Biden is expected to announce US support for the African Union, which has 55 member countries, becoming a permanent member of the G-20 group.
During the summit, the US will announce several other “specific deliverables,” according to Sullivan. Biden has appointed Johnnie Carson, a former US ambassador to Kenya, to oversee the summit’s actions.
Why is the summit significant?
Throughout his presidency, Biden has attempted to mend relations with many world leaders in the aftermath of former President Donald Trump’s “America First” foreign policy agenda.
When discussing immigration with lawmakers in 2018, Trump reportedly referred to African countries as “s***hole countries,” as well as Haiti and Central American countries. African leaders reacted angrily to the remarks at the time.
According to Sullivan, the summit is rooted in the recognition of Africa as a key geopolitical player.
“The continent will shape not only the future of the African people, but also the future of the world,” Sullivan added.
Vice President Kamala Harris kicked things off on Tuesday with a speech at the Africa and Diaspora Young Leaders Forum, where she announced a $100 million expansion of the Young African Leaders Initiative (YALI) and re-launched the African Women Entrepreneurship Program, which will provide micro-finance to women.
Biden will host a forum for executives from over 300 African and American companies on trade and investment on Wednesday.
Later Wednesday, Biden will host a small group of African leaders for a discussion on Africa’s 2023 elections and “US support for free, fair, and credible polls across the continent,” according to Sullivan.
The evening will conclude with a dinner at the White House with Biden, first lady Jill Biden, and all 49 summit heads of delegation.
The only African Union members who have not been invited to the forum are Guinea, Sudan, Mali, and Burkina Faso, due to coups in those countries that resulted in unconstitutional transfers of power, and Eritrea, an East African country.
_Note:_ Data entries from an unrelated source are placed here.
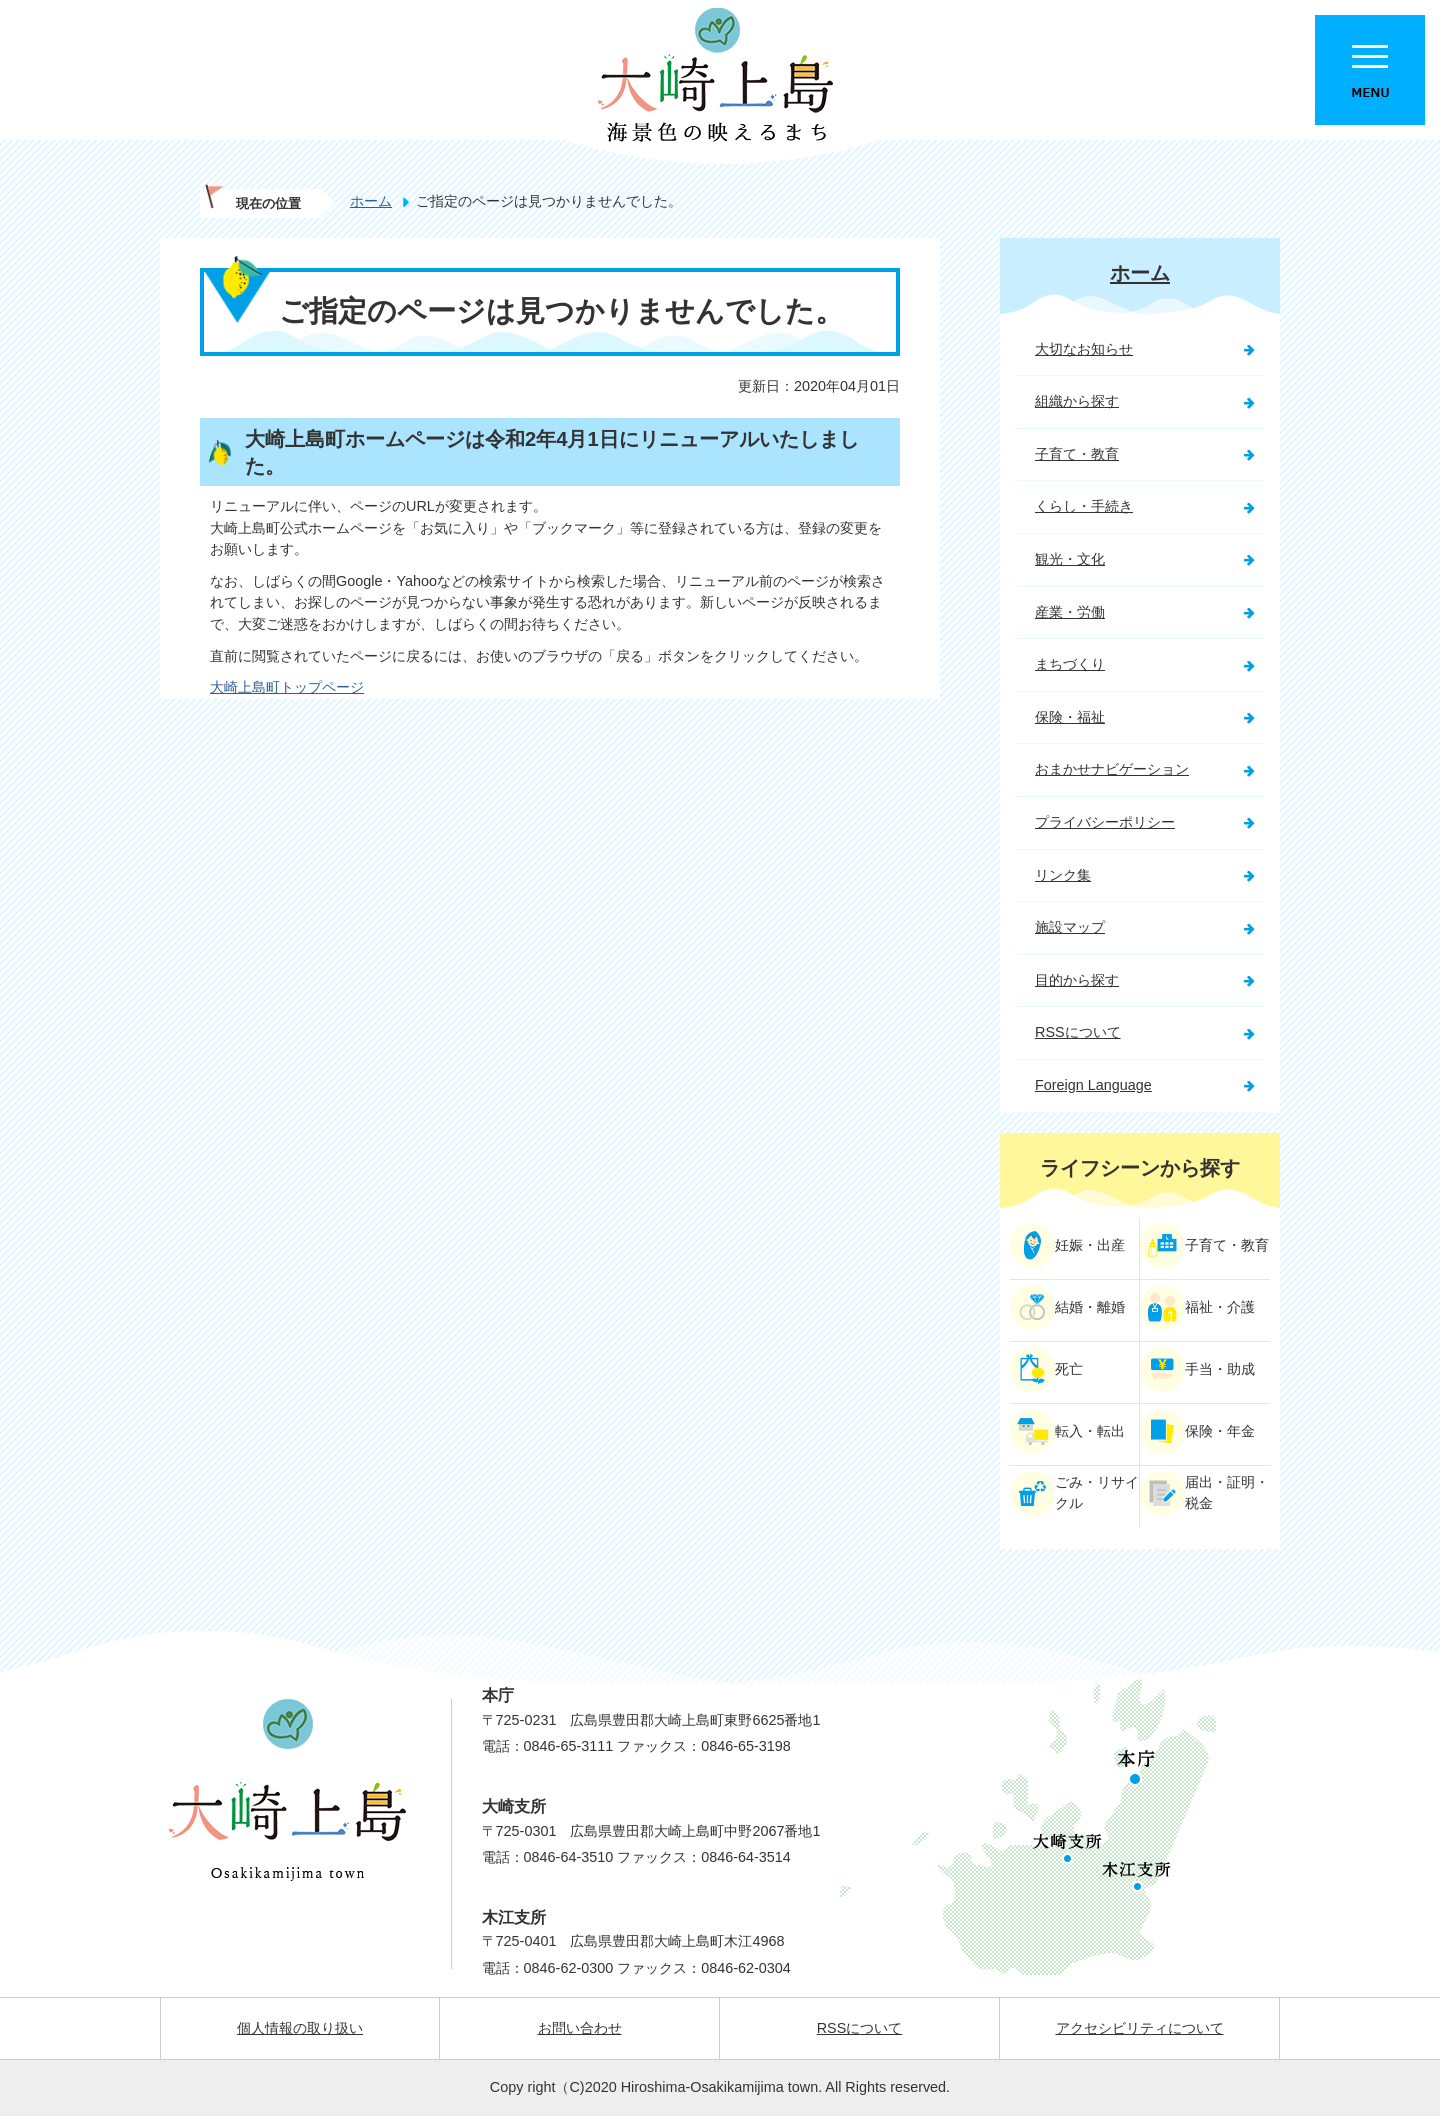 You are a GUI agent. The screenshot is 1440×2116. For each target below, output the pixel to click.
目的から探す (1077, 980)
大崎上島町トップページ (287, 687)
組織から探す (1077, 401)
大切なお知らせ (1084, 349)
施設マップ (1070, 927)
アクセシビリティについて (1140, 2028)
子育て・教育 (1077, 454)
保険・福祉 (1070, 717)
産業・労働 (1070, 612)
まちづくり (1070, 664)
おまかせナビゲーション (1112, 769)
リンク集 (1063, 875)
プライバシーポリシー (1105, 822)
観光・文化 (1070, 559)
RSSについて (1078, 1032)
There will be a “broad-based commitment to travel to (Africa) in 2023 as it relates to the President, the Vice President, and cabinet secretaries,” according to White House press secretary Karine Jean-PIerre.
What they have to say
Despite China’s regional influence, the Biden administration stated that the summit was not about the Asian country. “It will not be about China; it will be about Africa,” White House Press Secretary Karine Jean-Pierre stated.
“We’re coming into this summit with a head of steam around a set of issues that I think this summit will kick into high gear,” Sullivan said. “And that will put us in a position not just to succeed next year or the year after that, but really over the course of this decisive decade.”